- [What you are asked to do]: Beneath this task are records; print exactly the stretch of them from the line with "timeframes for patient referrals." through the line with "focus discussions, interviews", both ends included.
++++ Dataset excerpts
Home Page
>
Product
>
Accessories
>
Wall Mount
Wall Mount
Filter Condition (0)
++++++++
++++ Dataset excerpts
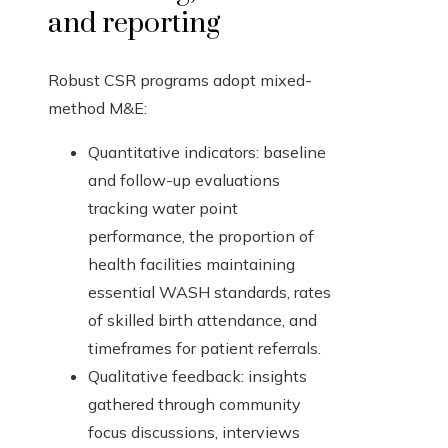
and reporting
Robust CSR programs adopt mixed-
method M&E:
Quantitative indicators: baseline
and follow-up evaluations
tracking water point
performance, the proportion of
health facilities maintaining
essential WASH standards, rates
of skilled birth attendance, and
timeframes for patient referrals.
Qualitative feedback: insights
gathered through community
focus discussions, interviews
++++++++
- [Solved problem]:
timeframes for patient referrals.
Qualitative feedback: insights
gathered through community
focus discussions, interviews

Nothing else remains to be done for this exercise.